MIGUEL Eu também gosto mais de te ver assim. Estás mais nítido. Da outra vez parecias um bocado desfocado.
PAULO São os teus olhos.
MIGUEL Hoje é noite de Natal. O que vais fazer? Vais àquele bar, como no ano passado? Porque é que não a passas com a tua família? O teu pai, o teu irmão mais novo... Tu adora-los. O teu irmão vai ficar triste.
PAULO Lembras-te que tenho um irmão e tudo.
MIGUEL Não me esqueço das coisas importantes. Não vais àquele bar?
PAULO O meu irmão é importante? Este ano não me apetece.

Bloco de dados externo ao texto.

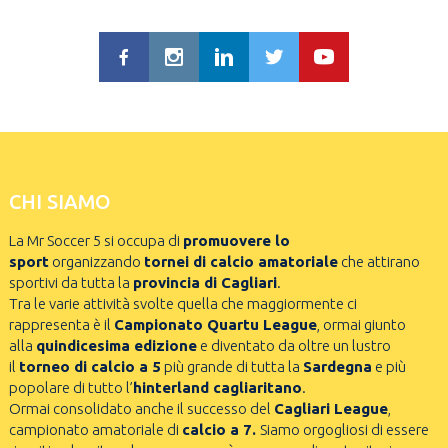
CHI SIAMO
La Mr Soccer 5 si occupa di
promuovere lo
sport
organizzando
tornei di calcio amatoriale
che attirano
sportivi da tutta la
provincia di Cagliari
.
Tra le varie attività svolte quella che maggiormente ci
rappresenta è il
Campionato Quartu League
, ormai giunto
alla
quindicesima edizione
e diventato da oltre un lustro
il
torneo di calcio a 5
più grande di tutta la
Sardegna
e più
popolare di tutto l’
hinterland cagliaritano
.
Ormai consolidato anche il successo del
Cagliari League
,
campionato amatoriale di
calcio a 7.
Siamo orgogliosi di essere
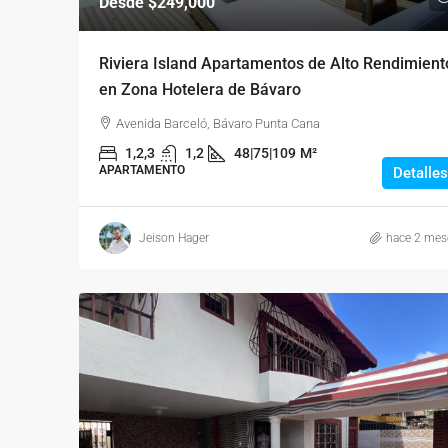
Desde
$249,000
Riviera Island Apartamentos de Alto Rendimient
en Zona Hotelera de Bávaro
Avenida Barceló, Bávaro Punta Cana
1,2,3
1,2
48|75|109
M²
APARTAMENTO
Detalles
Jeison Hager
hace 2 mes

MIGUEL Não sei, mas o irmão do teu irmão... Porquê?
PAULO Quem? Porquê o quê?
MIGUEL Porque é que não vais àquele bar?
PAULO Não quero ficar pendurado mais um ano.
Escuro.
Dónutes fresquinhos
O mesmo espaço, pouco tempo depois. Comem dónutes.

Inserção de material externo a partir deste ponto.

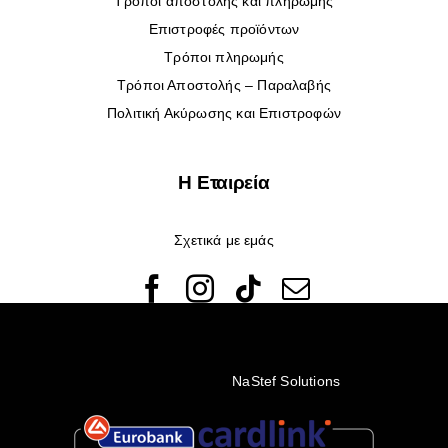
Τρόποι αποστολής και πληρωμής
Επιστροφές προϊόντων
Τρόποι πληρωμής
Τρόποι Αποστολής – Παραλαβής
Πολιτική Ακύρωσης και Επιστροφών
Η Εταιρεία
Σχετικά με εμάς
© Copyright 2022 - 2026 Rêveuses | All Rights Reserved |
Created with ❤️ by
NaStef Solutions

PAULO Não são porcarias, são muito fresquinhos.
MIGUEL Cheios de açúcar e gordura.
PAULO Por isso é que já enfardaste dois.
MIGUEL Mas não como disto todos os dias.
PAULO Tinham sido acabados de pôr na montra, quando passei. Fiquei com os olhos lá pregados.

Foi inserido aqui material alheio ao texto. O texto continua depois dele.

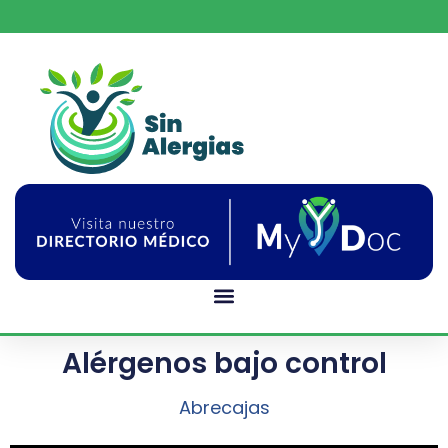
Alérgenos bajo control
Abrecajas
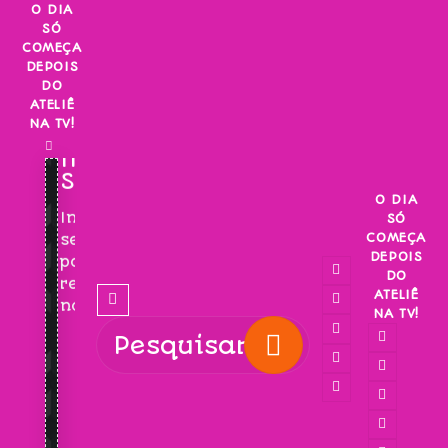
Skip
O DIA
SÓ
to
COMEÇA
content
DEPOIS
DO
ATELIÊ
NA TV!
INSCREVA-
SE!
O DIA
Inscreva-
SÓ
COMEÇA
se
DEPOIS
para
DO
receber
ATELIÊ
novidades!
NA TV!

MIGUEL Foste a esta padaria aqui ao lado do prédio? Tem um ótimo aspeto.
PAULO O quê? Achas? Até me ofendes, porra. No supermercado. Fui lá comprar o almoço e o jantar.
MIGUEL (espreitando para dentro dos sacos) E trouxeste lasanhas, dónutes, bolinhos de...
PAULO Petits gâteaux.
MIGUEL Seja. Petits gâteaux de chocolate, uma caixa de gelado...
PAULO Baunilha. É o que eu mais gosto.
MIGUEL Prefiro chocolate.
PAULO Então, tens aí os crepes.
MIGUEL Crepes... Tudo muito saudável. E muito natalício. Se calhar, já punhas isto tudo no congelador, daqui a pouco está derretido.
PAULO É o médico que está a falar agora, é? Isto é uma consulta? Olhe, doutor, tenho sentido, ultimamente...
MIGUEL Que parvo.
PAULO Não, Paulo.
MIGUEL Eh... Eu sempre soube o teu nome.
PAULO Porque é que decidiste aparecer um ano depois?
MIGUEL Quase um ano. Este ano apareci mais cedo.
PAULO Pois é, que estranho. O ano passado, encontrámo-nos quase à meia-noite, parecia que íamos abrir as prendas.
MIGUEL Já embrulhaste as tuas?
PAULO Não dou prendas a ninguém. E tu?
MIGUEL Eu dou.
PAULO E já as embrulhaste?
MIGUEL Já. Mandei embrulhar nas lojas. Não ligas mesmo nenhuma ao Natal, pois não?
PAULO Não, não ligo.
MIGUEL Hum...
PAULO Não me vais falar da cena religiosa, pois não? Ninguém liga a ponta dum corno a isso. É tudo treta.
MIGUEL Há quem ligue. Eu gosto. Acredito. Muito. E há quem goste do Natal só porque se sente feliz e em paz e...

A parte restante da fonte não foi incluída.